Sounds like your automotive department was trying to make it sound harmless because “it was just a sensor.” Yes, it was a sensor, but the purpose for the sensor is to monitor the operation of some criticial mechanical, electrical, vacuum or coolant system of your vehicle. And when the sensor detects readings that are out of specification (in other words, something it didn’t expect to see), it notifies the electronic control unit (ECU) of the engine (its main computer) that there’s something out of whack and the ECU turns on the Check Engine light so that you will have a mechanic figure out exactly what’s wrong. To help your mechanic in his/her diagnosis, the ECU stores numerous codes concerning your car’s problem, each of which has a particular meaning which a competent tech will understand and can use in making his/her diagnosis. So it’s never a good idea to ignore the Check Engine light or simply dismiss what it’s telling you, without figuring out why the ECU turned on the light in the first place. That’s what hellokit is telling you. Get the precise codes that the ECU stored by having a competent tech read them, then post the exact codes here to get knowledgeable help with your problem. There are a great many capable people willing to help you, but you need to give them the info that those sensors logged.

The well-meaning folks in your automotive department have confused the issue by putting the word “just” in front of the word “sensor”. The car has many sensors (which are connected to virtually everything that is engine-related) and they are each extremely important, so “just” is not an appropriate way to describe their role.

Modern cars are incredibly complex, and every system has to be able to properly communicate with the car’s onboard computer in order for everything to work in harmony. If the electronic communication from just one sensor is interrupted, or inconsistent, or just plain wrong, you can have fuel flow interrupted, or your ignition timing can be incorrect, or there could be a whole host of other functional problems resulting from “just” a sensor.

You need to have the car’s OBD system scanned for trouble codes, and if the automotive department did not do it, or cannot do it, then I suggest that you go to an auto parts store.

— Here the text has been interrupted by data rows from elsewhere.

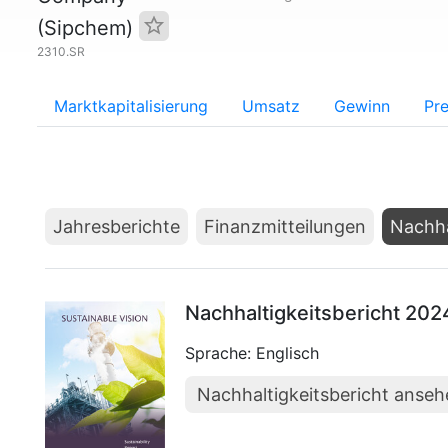
(Sipchem)
2310.SR
Marktkapitalisierung
Umsatz
Gewinn
Pre
Jahresberichte
Finanzmitteilungen
Nachha
Nachhaltigkeitsbericht 202
Sprache: Englisch
Nachhaltigkeitsbericht anse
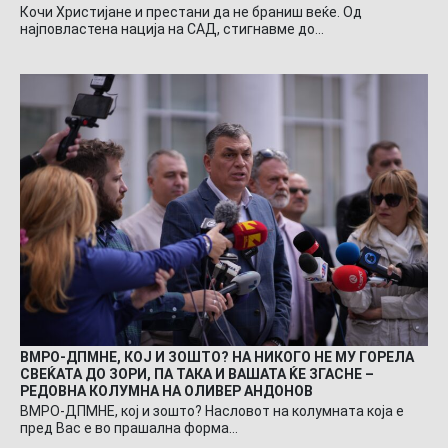
Кочи Христијане и престани да не браниш веќе. Од
најповластена нација на САД, стигнавме до…
ВМРО-ДПМНЕ, КОЈ И ЗОШТО? НА НИКОГО НЕ МУ ГОРЕЛА
СВЕЌАТА ДО ЗОРИ, ПА ТАКА И ВАШАТА ЌЕ ЗГАСНЕ –
РЕДОВНА КОЛУМНА НА ОЛИВЕР АНДОНОВ
ВМРО-ДПМНЕ, кој и зошто? Насловот на колумната која е
пред Вас е во прашална форма…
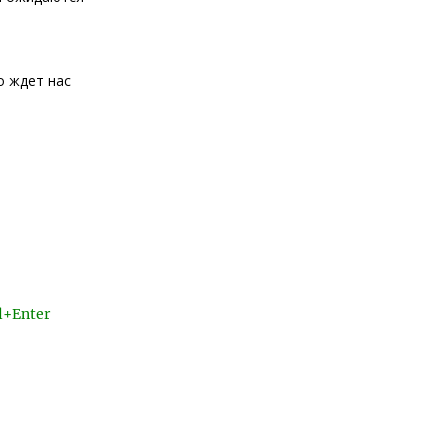
о ждет нас
l+Enter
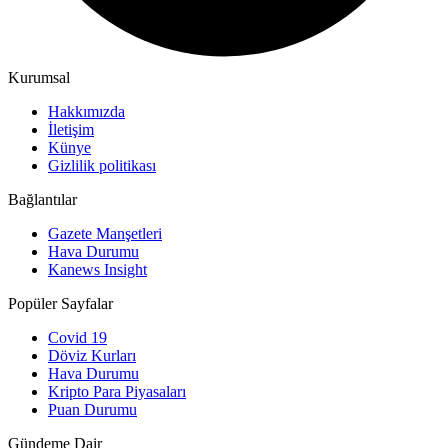
Kurumsal
Hakkımızda
İletişim
Künye
Gizlilik politikası
Bağlantılar
Gazete Manşetleri
Hava Durumu
Kanews Insight
Popüler Sayfalar
Covid 19
Döviz Kurları
Hava Durumu
Kripto Para Piyasaları
Puan Durumu
Gündeme Dair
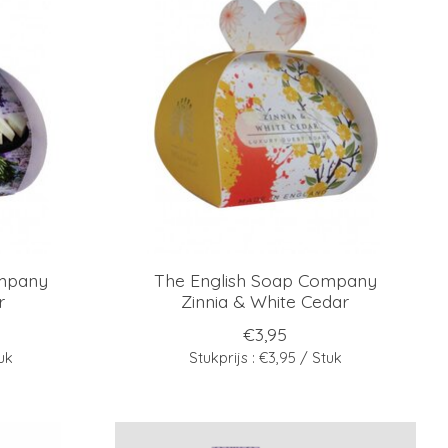
ompany
The English Soap Company
r
Zinnia & White Cedar
€3,95
tuk
Stukprijs : €3,95 / Stuk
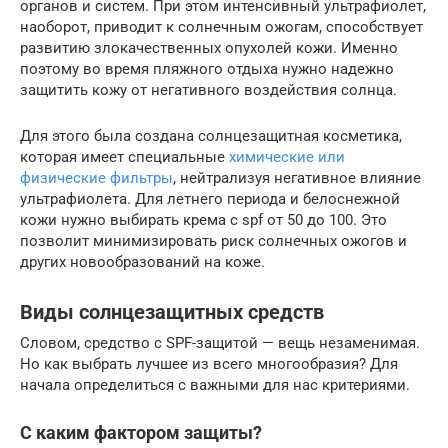
органов и систем. При этом интенсивный ультрафиолет,
наоборот, приводит к солнечным ожогам, способствует
развитию злокачественных опухолей кожи. Именно
поэтому во время пляжного отдыха нужно надежно
защитить кожу от негативного воздействия солнца.
Для этого была создана солнцезащитная косметика,
которая имеет специальные
химические или
физические фильтры
, нейтрализуя негативное влияние
ультрафиолета. Для летнего периода и белоснежной
кожи нужно выбирать крема с spf от 50 до 100. Это
позволит минимизировать риск солнечных ожогов и
других новообразований на коже.
Виды солнцезащитных средств
Словом, средство с SPF-защитой — вещь незаменимая.
Но как выбрать лучшее из всего многообразия? Для
начала определиться с важными для нас критериями.
С каким фактором защиты?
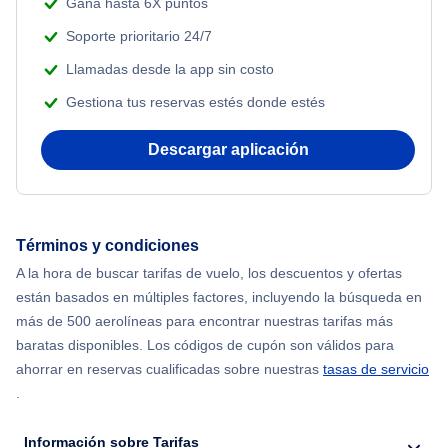
Gana hasta 6X puntos
Soporte prioritario 24/7
Llamadas desde la app sin costo
Gestiona tus reservas estés donde estés
Descargar aplicación
Términos y condiciones
A la hora de buscar tarifas de vuelo, los descuentos y ofertas
están basados en múltiples factores, incluyendo la búsqueda en
más de 500 aerolíneas para encontrar nuestras tarifas más
baratas disponibles. Los códigos de cupón son válidos para
ahorrar en reservas cualificadas sobre nuestras
tasas de servicio
.
Información sobre Tarifas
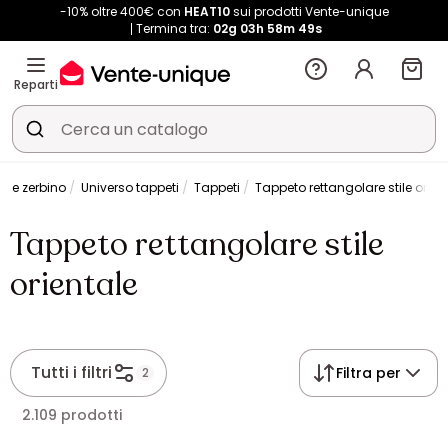
-10% oltre 400€ con
HEAT10
sui prodotti Vente-unique
Termina tra:
02g
03h
58m
48s
Reparti
o e zerbino
Universo tappeti
Tappeti
Tappeto rettangolare stile orien
Tappeto rettangolare stile
orientale
Tutti i filtri
Filtra per
2
2.109 prodotti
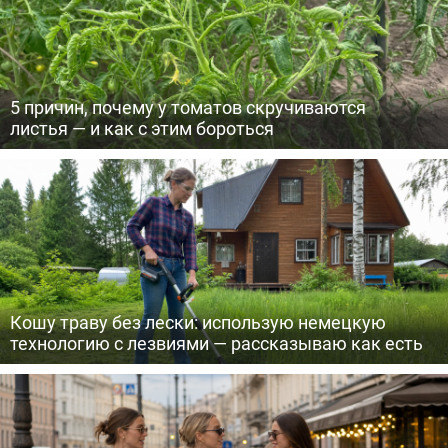
5 причин, почему у томатов скручиваются
листья — и как с этим бороться
Кошу траву без лески: использую немецкую
технологию с лезвиями — рассказываю как есть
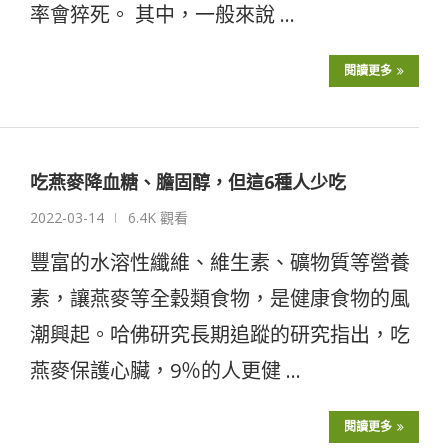
率會猝死。 其中，一般來說 …
閱讀更多
吃燕麥降血糖、膽固醇，但這6種人少吃
2022-03-14
6.4K 觀看
豐富的水溶性纖維、維生素、礦物質等營養
素，讓燕麥等全穀類食物，是健康食物的風
潮興起。哈佛研究長期追蹤的研究指出，吃
燕麥保護心臟，9％的人更健 …
閱讀更多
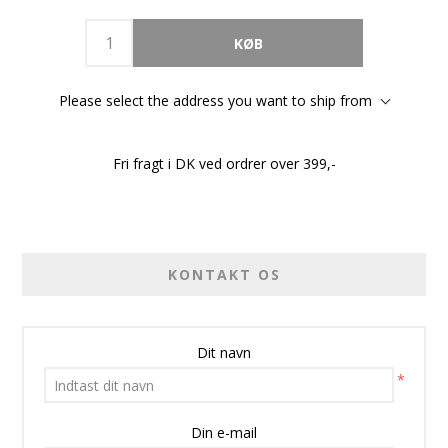
Please select the address you want to ship from
Fri fragt i DK ved ordrer over 399,-
KONTAKT OS
Dit navn
*
Din e-mail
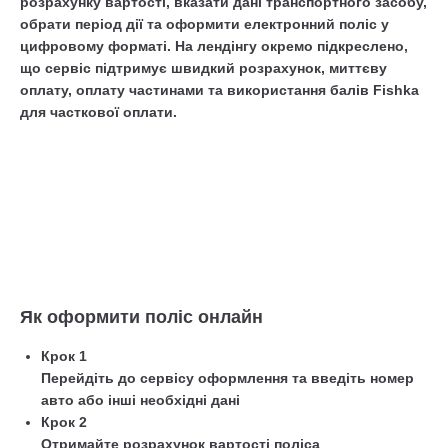
розрахунку вартості, вказати дані транспортного засобу,
обрати період дії та оформити електронний поліс у
цифровому форматі. На лендінгу окремо підкреслено,
що сервіс підтримує швидкий розрахунок, миттєву
оплату, оплату частинами та використання балів Fishka
для часткової оплати.
Як оформити поліс онлайн
Крок 1
Перейдіть до сервісу оформлення та введіть номер
авто або інші необхідні дані
Крок 2
Отримайте розрахунок вартості поліса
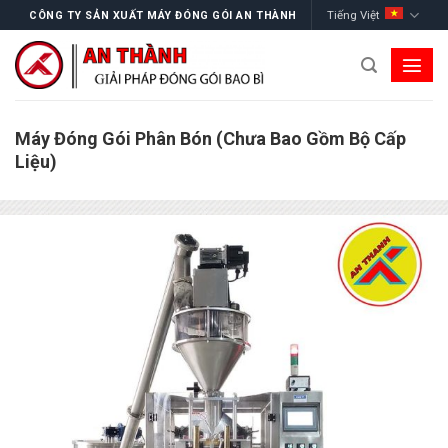
Skip
Tiếng Việt
CÔNG TY SẢN XUẤT MÁY ĐÓNG GÓI AN THÀNH
to
content
Máy Đóng Gói Phân Bón (Chưa Bao Gồm Bộ Cấp
Liệu)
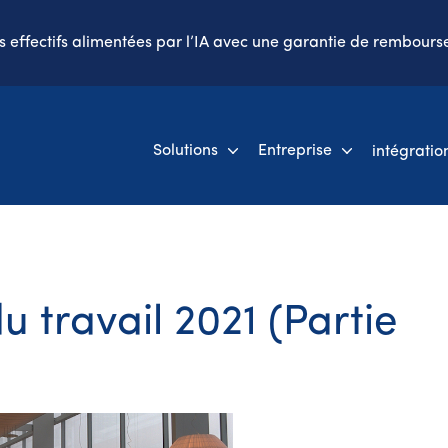
es effectifs alimentées par l’IA avec une garantie de rembours
Solutions
Entreprise
intégratio
u travail 2021 (Partie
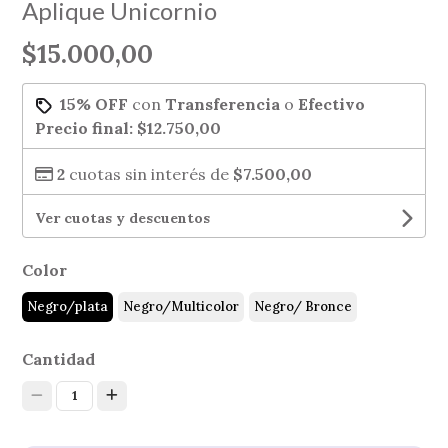
Aplique Unicornio
$15.000,00
15% OFF
con
Transferencia
o
Efectivo
Precio final:
$12.750,00
2
cuotas sin interés de
$7.500,00
Ver cuotas y descuentos
Color
Negro/plata
Negro/Multicolor
Negro/ Bronce
Cantidad
1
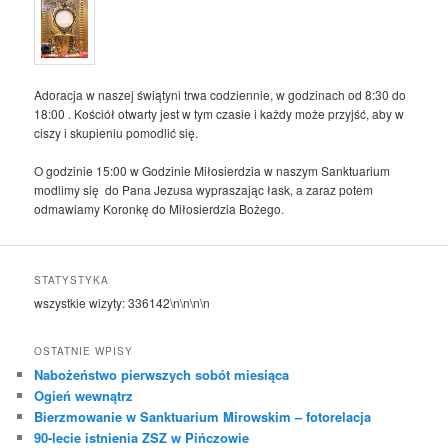
Adoracja w naszej świątyni trwa codziennie, w godzinach od 8:30 do
18:00 . Kościół otwarty jest w tym czasie i każdy może przyjść, aby w
ciszy i skupieniu pomodlić się.
O godzinie 15:00 w Godzinie Miłosierdzia w naszym Sanktuarium
modlimy się do Pana Jezusa wypraszając łask, a zaraz potem
odmawiamy Koronkę do Miłosierdzia Bożego.
STATYSTYKA
wszystkie wizyty:
336142
\n\n\n\n
OSTATNIE WPISY
Nabożeństwo pierwszych sobót miesiąca
Ogień wewnątrz
Bierzmowanie w Sanktuarium Mirowskim – fotorelacja
90-lecie istnienia ZSZ w Pińczowie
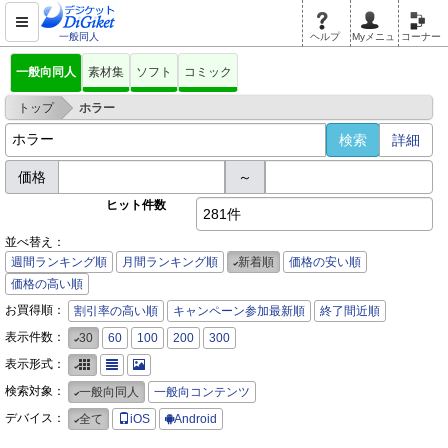
一般同人
ヘルプ
Myメニュ
コーナー
一般向同人
素材集
ソフト
コミック
>
トップ
ホラー
詳細
価格
～
ヒット件数
281件
並べ替え：
週間ランキング順
月間ランキング順
新着順
価格の安い順
価格の高い順
お買得順：
割引率の高い順
キャンペーン参加最新順
終了間近順
表示件数：
30
60
100
200
300
表示形式：
検索対象：
一般向同人
一般向コンテンツ
デバイス：
全て
iOS
Android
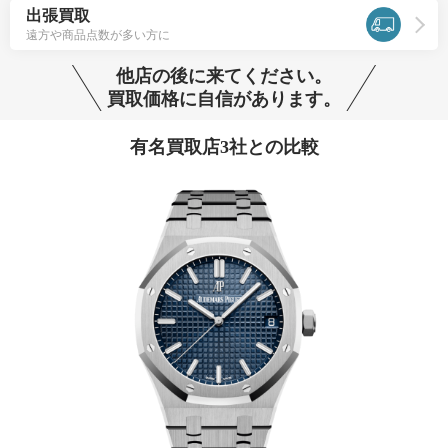
出張買取
遠方や商品点数が多い方に
他店の後に来てください。
買取価格に自信があります。
有名買取店3社との比較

Many auto parts retailers (Auto Zone, Advance, and Reilly are three that come to mind) will scan your system free-of-charge, in the hope that you will buy the necessary repair parts from them.

Write down the code(s) that they give you (the codes will be in a format similar to “P0123”), and come back to this thread to report the codes. Once you post the exact codes, some of the more skilled mechanics here will give you the likely solution to your problem.